Dinc Imren, Dinc Semih, Sigdel Madhav, Sigdel Madhu S, Pusey Marc L, Aygun Ramazan S
IEEE/ACM Trans Comput Biol Bioinform. 2017 Jul-Aug;14(4):986-998. doi: 10.1109/TCBB.2016.2542811. Epub 2016 Mar 16.
In general, a single thresholding technique is developed or enhanced to separate foreground objects from background for a domain of images. This idea may not generate satisfactory results for all images in a dataset, since different images may require different types of thresholding methods for proper binarization or segmentation. To overcome this limitation, in this study, we propose a novel approach called "super-thresholding" that utilizes a supervised classifier to decide an appropriate thresholding method for a specific image. This method provides a generic framework that allows selection of the best thresholding method among different thresholding techniques that are beneficial for the problem domain. A classifier model is built using features extracted priori from the original image only or posteriori by analyzing the outputs of thresholding methods and the original image. This model is applied to identify the thresholding method for new images of the domain. We performed our method on protein crystallization images, and then we compared our results with six thresholding techniques. Numerical results are provided using four different correctness measurements. Super-thresholding outperforms the best single thresholding method around 10 percent, and it gives the best performance for protein crystallization dataset in our experiments.

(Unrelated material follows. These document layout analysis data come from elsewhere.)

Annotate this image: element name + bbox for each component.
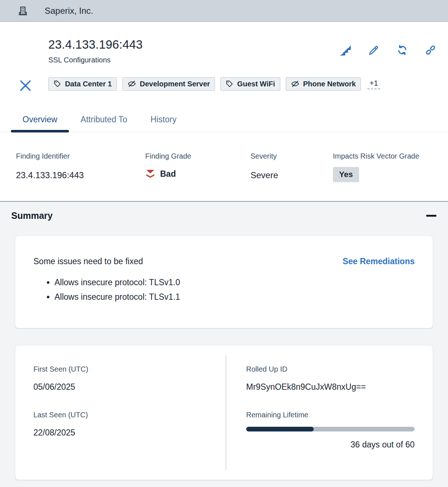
refresh-icon	[396, 44, 408, 56]
seen-dates-column: First Seen (UTC) 05/06/2025 Last Seen (U…	[15, 355, 226, 470]
finding-detail-panel: Saperix, Inc. 23.4.133.196:443 SSL Confi…	[0, 0, 448, 487]
collapse-summary-button[interactable]	[426, 210, 437, 221]
hidden-tag-icon	[127, 79, 136, 88]
page-title: 23.4.133.196:443	[48, 38, 143, 51]
details-card: First Seen (UTC) 05/06/2025 Last Seen (U…	[15, 345, 433, 480]
summary-title: Summary	[11, 210, 53, 221]
minus-icon	[426, 215, 436, 217]
tag-label: Phone Network	[303, 80, 356, 88]
first-seen-group: First Seen (UTC) 05/06/2025	[33, 365, 211, 392]
tag-icon	[53, 80, 61, 88]
jira-export-button[interactable]	[340, 44, 351, 56]
severity-group: Severity Severe	[251, 152, 333, 182]
last-seen-label: Last Seen (UTC)	[33, 411, 211, 419]
tag-chip-guest-wifi[interactable]: Guest WiFi	[220, 77, 280, 91]
finding-grade-label: Finding Grade	[145, 152, 251, 160]
tag-label: Development Server	[140, 80, 210, 88]
summary-section: Summary Some issues need to be fixed See…	[0, 201, 448, 487]
jira-icon	[340, 44, 351, 56]
tag-label: Guest WiFi	[237, 80, 275, 88]
issues-card: Some issues need to be fixed See Remedia…	[15, 236, 433, 328]
finding-header: 23.4.133.196:443 SSL Configurations	[0, 22, 448, 201]
issue-item: Allows insecure protocol: TLSv1.0	[54, 275, 415, 290]
grade-bad-icon	[145, 169, 155, 179]
finding-facts: Finding Identifier 23.4.133.196:443 Find…	[0, 132, 448, 201]
rolled-up-id-value: Mr9SynOEk8n9CuJxW8nxUg==	[246, 382, 415, 392]
impacts-risk-vector-label: Impacts Risk Vector Grade	[333, 152, 437, 160]
tab-bar: Overview Attributed To History	[0, 107, 448, 132]
lifetime-days-text: 36 days out of 60	[246, 440, 415, 450]
tag-label: Data Center 1	[65, 80, 112, 88]
finding-identifier-value: 23.4.133.196:443	[16, 170, 145, 180]
close-button[interactable]	[18, 78, 33, 93]
more-tags-button[interactable]: +1	[367, 79, 380, 89]
hidden-tag-icon	[291, 79, 300, 88]
risk-vector-subtitle: SSL Configurations	[48, 56, 143, 64]
finding-identifier-group: Finding Identifier 23.4.133.196:443	[16, 152, 145, 182]
issues-heading: Some issues need to be fixed	[33, 257, 143, 266]
issue-item: Allows insecure protocol: TLSv1.1	[54, 290, 415, 304]
company-name: Saperix, Inc.	[45, 6, 93, 16]
lifetime-progress-fill	[246, 427, 314, 431]
first-seen-label: First Seen (UTC)	[33, 365, 211, 373]
tag-chip-data-center-1[interactable]: Data Center 1	[48, 77, 117, 91]
finding-grade-value: Bad	[160, 169, 176, 179]
building-icon	[17, 5, 28, 16]
see-remediations-link[interactable]: See Remediations	[343, 257, 415, 266]
refresh-button[interactable]	[396, 44, 408, 56]
severity-value: Severe	[251, 170, 333, 180]
issues-list: Allows insecure protocol: TLSv1.0 Allows…	[33, 275, 415, 304]
finding-grade-group: Finding Grade Bad	[145, 152, 251, 182]
close-icon	[19, 79, 32, 93]
tab-history[interactable]: History	[139, 107, 188, 132]
last-seen-value: 22/08/2025	[33, 428, 211, 438]
remaining-lifetime-group: Remaining Lifetime 36 days out of 60	[246, 411, 415, 450]
lifetime-progress-bar	[246, 427, 415, 431]
first-seen-value: 05/06/2025	[33, 382, 211, 392]
tags-row: Data Center 1 Development Server	[48, 77, 436, 91]
lifetime-column: Rolled Up ID Mr9SynOEk8n9CuJxW8nxUg== Re…	[226, 355, 433, 470]
last-seen-group: Last Seen (UTC) 22/08/2025	[33, 411, 211, 438]
edit-pencil-icon	[368, 44, 380, 56]
rolled-up-id-group: Rolled Up ID Mr9SynOEk8n9CuJxW8nxUg==	[246, 365, 415, 392]
severity-label: Severity	[251, 152, 333, 160]
edit-button[interactable]	[368, 44, 380, 56]
tag-chip-development-server[interactable]: Development Server	[122, 77, 215, 91]
remaining-lifetime-label: Remaining Lifetime	[246, 411, 415, 419]
finding-identifier-label: Finding Identifier	[16, 152, 145, 160]
tag-icon	[225, 80, 233, 88]
header-actions	[340, 44, 436, 56]
tab-overview[interactable]: Overview	[11, 107, 69, 132]
unlink-icon	[425, 44, 436, 56]
impacts-group: Impacts Risk Vector Grade Yes	[333, 152, 437, 182]
impacts-yes-badge: Yes	[333, 167, 359, 182]
tag-chip-phone-network[interactable]: Phone Network	[286, 77, 361, 91]
company-topbar: Saperix, Inc.	[0, 0, 448, 22]
rolled-up-id-label: Rolled Up ID	[246, 365, 415, 373]
unlink-button[interactable]	[425, 44, 436, 56]
tab-attributed-to[interactable]: Attributed To	[69, 107, 139, 132]
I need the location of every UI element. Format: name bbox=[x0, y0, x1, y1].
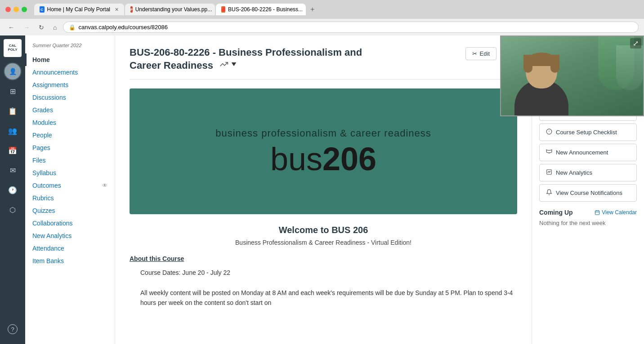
sidebar-modules-label: Modules bbox=[32, 119, 56, 126]
trend-up-icon bbox=[219, 60, 228, 69]
sidebar-item-grades[interactable]: Grades bbox=[25, 104, 115, 116]
course-hero-banner: business professionalism & career readin… bbox=[130, 88, 517, 214]
reload-button[interactable]: ↻ bbox=[36, 22, 47, 33]
sidebar-item-home[interactable]: Home bbox=[25, 53, 115, 66]
sidebar-pages-label: Pages bbox=[32, 144, 50, 151]
nav-groups[interactable]: 👥 bbox=[4, 122, 22, 140]
course-header: BUS-206-80-2226 - Business Professionali… bbox=[130, 46, 517, 72]
tab1-close[interactable]: ✕ bbox=[115, 7, 119, 13]
back-button[interactable]: ← bbox=[5, 22, 17, 33]
course-title-icons bbox=[219, 60, 237, 69]
sidebar-item-people[interactable]: People bbox=[25, 129, 115, 141]
tab3-favicon: 🔴 bbox=[221, 6, 225, 13]
view-calendar-link[interactable]: View Calendar bbox=[595, 209, 637, 216]
trend-down-icon bbox=[230, 61, 237, 68]
video-overlay[interactable]: ⤢ bbox=[500, 35, 644, 116]
nav-dashboard[interactable]: ⊞ bbox=[4, 82, 22, 100]
calendar-icon: 📅 bbox=[8, 146, 17, 155]
tab3-label: BUS-206-80-2226 - Business... bbox=[228, 6, 303, 13]
nav-studio[interactable]: ⬡ bbox=[4, 201, 22, 219]
tab1-label: Home | My Cal Poly Portal bbox=[47, 6, 111, 13]
sidebar-outcomes-label: Outcomes bbox=[32, 182, 61, 189]
sidebar-item-files[interactable]: Files bbox=[25, 154, 115, 167]
coming-up-title: Coming Up bbox=[539, 209, 573, 216]
sidebar-item-attendance[interactable]: Attendance bbox=[25, 242, 115, 255]
help-icon: ? bbox=[8, 324, 18, 334]
sidebar-item-syllabus[interactable]: Syllabus bbox=[25, 167, 115, 179]
header-divider bbox=[130, 79, 517, 79]
term-label: Summer Quarter 2022 bbox=[25, 43, 115, 53]
sidebar-files-label: Files bbox=[32, 157, 46, 164]
new-announcement-icon bbox=[546, 149, 552, 156]
nav-courses[interactable]: 📋 bbox=[4, 102, 22, 120]
new-analytics-icon bbox=[546, 169, 552, 176]
view-notifications-button[interactable]: View Course Notifications bbox=[539, 184, 637, 202]
sidebar-item-assignments[interactable]: Assignments bbox=[25, 79, 115, 91]
studio-icon: ⬡ bbox=[9, 206, 16, 214]
video-expand-icon[interactable]: ⤢ bbox=[630, 38, 641, 49]
sidebar-item-modules[interactable]: Modules bbox=[25, 116, 115, 129]
logo-text: CALPOLY bbox=[8, 44, 17, 52]
nav-calendar[interactable]: 📅 bbox=[4, 141, 22, 159]
courses-icon: 📋 bbox=[8, 107, 17, 115]
nav-help[interactable]: ? bbox=[4, 320, 22, 338]
sidebar-item-announcements[interactable]: Announcements bbox=[25, 66, 115, 79]
nothing-upcoming-text: Nothing for the next week bbox=[539, 220, 637, 226]
cal-poly-logo[interactable]: CALPOLY bbox=[4, 39, 22, 57]
sidebar-item-quizzes[interactable]: Quizzes bbox=[25, 204, 115, 217]
sidebar-item-outcomes[interactable]: Outcomes 👁 bbox=[25, 179, 115, 192]
sidebar-item-new-analytics[interactable]: New Analytics bbox=[25, 229, 115, 242]
address-bar[interactable]: 🔒 canvas.calpoly.edu/courses/82086 bbox=[63, 22, 639, 33]
sidebar-rubrics-label: Rubrics bbox=[32, 194, 54, 202]
browser-tab-3[interactable]: 🔴 BUS-206-80-2226 - Business... ✕ bbox=[216, 4, 306, 15]
calendar-small-icon bbox=[595, 210, 600, 215]
sidebar-home-label: Home bbox=[32, 56, 50, 63]
address-text: canvas.calpoly.edu/courses/82086 bbox=[78, 24, 168, 31]
sidebar-people-label: People bbox=[32, 132, 52, 139]
new-announcement-button[interactable]: New Announcement bbox=[539, 144, 637, 161]
welcome-subtitle: Business Professionalism & Career Readin… bbox=[130, 239, 517, 246]
minimize-dot[interactable] bbox=[13, 7, 19, 12]
sidebar-item-collaborations[interactable]: Collaborations bbox=[25, 217, 115, 229]
sidebar-item-rubrics[interactable]: Rubrics bbox=[25, 192, 115, 204]
nav-inbox[interactable]: ✉ bbox=[4, 161, 22, 179]
browser-tabs: C Home | My Cal Poly Portal ✕ P Understa… bbox=[34, 4, 639, 15]
course-dates-text: Course Dates: June 20 - July 22 bbox=[140, 268, 517, 278]
forward-button[interactable]: → bbox=[21, 22, 32, 33]
sidebar-item-discussions[interactable]: Discussions bbox=[25, 91, 115, 104]
edit-button[interactable]: ✂ Edit bbox=[465, 47, 496, 60]
maximize-dot[interactable] bbox=[22, 7, 27, 12]
browser-toolbar: ← → ↻ ⌂ 🔒 canvas.calpoly.edu/courses/820… bbox=[0, 19, 644, 35]
edit-button-label: Edit bbox=[480, 50, 490, 57]
inbox-icon: ✉ bbox=[10, 166, 16, 175]
sidebar-item-item-banks[interactable]: Item Banks bbox=[25, 255, 115, 267]
scissors-icon: ✂ bbox=[472, 50, 477, 57]
sidebar-assignments-label: Assignments bbox=[32, 81, 68, 88]
view-calendar-label: View Calendar bbox=[602, 209, 637, 216]
sidebar-item-banks-label: Item Banks bbox=[32, 257, 64, 265]
about-heading: About this Course bbox=[130, 255, 517, 262]
sidebar-attendance-label: Attendance bbox=[32, 245, 64, 252]
hero-title: bus206 bbox=[270, 143, 376, 175]
new-tab-button[interactable]: + bbox=[307, 4, 318, 15]
nav-avatar[interactable]: 👤 bbox=[4, 62, 22, 80]
nav-collapse[interactable]: → bbox=[4, 340, 22, 344]
sidebar-quizzes-label: Quizzes bbox=[32, 207, 55, 214]
close-dot[interactable] bbox=[5, 7, 11, 12]
setup-checklist-label: Course Setup Checklist bbox=[556, 129, 617, 136]
home-button[interactable]: ⌂ bbox=[50, 22, 59, 33]
svg-marker-0 bbox=[232, 62, 237, 66]
nav-rail: CALPOLY 👤 ⊞ 📋 👥 📅 ✉ 🕐 ⬡ ? → bbox=[0, 35, 25, 344]
outcomes-eye-icon: 👁 bbox=[102, 182, 107, 189]
nav-history[interactable]: 🕐 bbox=[4, 181, 22, 199]
setup-checklist-button[interactable]: Course Setup Checklist bbox=[539, 123, 637, 141]
new-analytics-button[interactable]: New Analytics bbox=[539, 164, 637, 181]
tab2-label: Understanding your Values.pp... bbox=[135, 6, 212, 13]
sidebar-syllabus-label: Syllabus bbox=[32, 169, 56, 176]
browser-tab-1[interactable]: C Home | My Cal Poly Portal ✕ bbox=[34, 4, 124, 15]
browser-tab-2[interactable]: P Understanding your Values.pp... ✕ bbox=[125, 4, 215, 15]
sidebar-announcements-label: Announcements bbox=[32, 69, 78, 76]
view-notifications-label: View Course Notifications bbox=[556, 190, 622, 196]
hero-title-light: bus bbox=[270, 141, 322, 177]
sidebar-item-pages[interactable]: Pages bbox=[25, 141, 115, 154]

一般来说,会开发或改进一种单一的阈值处理技术,以便在图像领域中将前景对象与背景分离。对于数据集中的所有图像而言,这种想法可能无法产生令人满意的结果,因为不同的图像可能需要不同类型的阈值处理方法才能进行适当的二值化或分割。为了克服这一局限性,在本研究中,我们提出了一种名为“超级阈值处理”的新方法,该方法利用监督分类器为特定图像确定合适的阈值处理方法。此方法提供了一个通用框架,允许在对问题领域有益的不同阈值处理技术中选择最佳的阈值处理方法。分类器模型是使用仅从原始图像先验提取的特征或通过分析阈值处理方法的输出和原始图像后验提取的特征构建的。该模型用于识别该领域新图像的阈值处理方法。我们在蛋白质结晶图像上执行了我们的方法,然后将我们的结果与六种阈值处理技术进行了比较。使用四种不同的正确性度量提供了数值结果。超级阈值处理比最佳的单一阈值处理方法性能高出约10%,并且在我们的实验中,它在蛋白质结晶数据集上表现最佳。